Non tutte le spese veterinarie sono risarcibili quando l’animale d’affezione è vittima di reato

Redazione Scientifica
02 Luglio 2014

Il tetto massimo del danno patrimoniale risarcibile per le spese veterinarie, necessarie e congrue, sostenute al fine di curare e conservare il rapporto affettivo con l'animale, viene riconosciuto nell'equivalente monetario del danno non patrimoniale da perdita dell'animale d'affezione.

Il tetto massimo del danno patrimoniale risarcibile per le spese veterinarie, necessarie e congrue, sostenute al fine di curare e conservare il rapporto affettivo con l'animale, viene riconosciuto nell'equivalente monetario del danno non patrimoniale da perdita dell'animale d'affezione.

Trib. Milano, 1 luglio 2014, n. 8698

I fatti. Le signore MM e VC convengono in giudizio il sig. SB per il ferimento di due gattine e la successiva morte di una delle due, chiedendo il risarcimento patrimoniale e non patrimoniale di tutti i danni subiti (pari a circa complessivi Euro 15.000,00).

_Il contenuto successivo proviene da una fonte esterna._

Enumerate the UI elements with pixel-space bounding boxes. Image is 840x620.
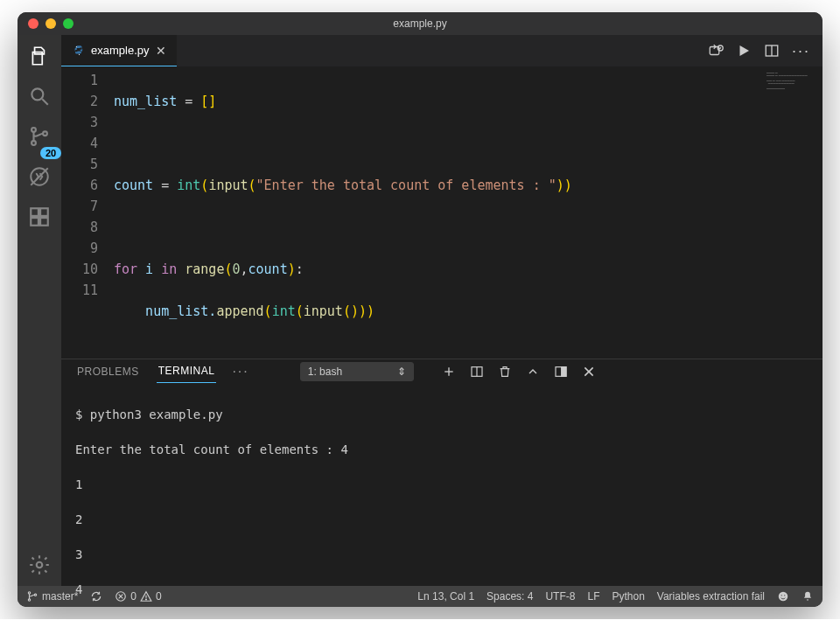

Risarcimento del danno non patrimoniale e patrimoniale. In merito alla prima richiesta risarcitoria, questa viene pacificamente riconosciuta in considerazione della certa rilevanza penale della condotta del convenuto (così come stabilito dalla Cassazione con le sentenze di San Martino, Cass. S.U., n. 26972/2008). In merito alla seconda richiesta risarcitoria, a fronte delle prestazioni veterinarie necessarie per le cure dei gattini e ai costi, agli interessi ed agli esborsi sostenuti dalle parti attici (per circa complessivi Euro 11.000,00), il convenuto eccepisce l'eccessività di dette spese.

Il tetto massimo del danno patrimoniale risarcibile. Nel caso di specie, per l'individuazione del limite massimo del danno patrimoniale risarcibile, il "valore antesinistro" non può essere considerato un parametro di riferimento in quanto l'animale di affezione non è parificato a qualsiasi res o bene della vita; non può quindi costituire un limite al risarcimento di spese veterinarie il valore dell'animale, atteso che quest'ultimo (nella fattispecie concreta e come generalmente accade ) è pressoché privo di valore economico.

Secondo un consolidato indirizzo giurisprudenziale (Cass., n.12439/1991 e, da ultimo, Cass., n. 26639/2013) il limite al risarcimento del danno patrimoniale non si ravvisa solo nei danni che costituiscono "conseguenza immediata e diretta” del fatto (art. 1223 c.c.) ma anche nei danni che potevano essere evitati dal creditore "usando l'ordinaria diligenza" (ex art. 1227 cpv. c.c.).

Nell'ipotesi di danno alla persona, si escludono quindi agevolmente dalla risarcibilità quei danni che siano stati cagionati da una condotta non diligente del danneggiato, così come ad esempio si escludono le spese di cura prestate da una costosissima clinica privata perché anche esse evitabili con l'uso "dell'ordinaria diligenza". È invece indubbia la risarcibilità di tutte le altre spese ritenute necessarie e congrue per la tutela del bene salute (ex art. 32 Cost.).

Per le spese veterinarie, invece, il Tribunale, nella persona del Giudice dott. Damiano Spera - ravvisando nelle cure prestate dal proprietario la finalità di conservare e “ripristinare" il rapporto affettivo con l'animale - fissa il limite del danno patrimoniale risarcibile negli esborsi per cure pari all'equivalente monetario del danno non patrimoniale da perdita dell'animale d'affezione.

Pertanto il suddetto tribunale individua la massima risarcibilità del danno patrimoniale in una somma pari a

euro 2.000,00 per ciascuna attrice essendo stata tale somma liquidata a titolo di danno non patrimoniale.

In definitiva, a ciascuna attrice vengono liquidate le somme di Euro 2.000,00 a titolo di danno non patrimoniale e di Euro 2.000,00 a titolo di danno patrimoniale.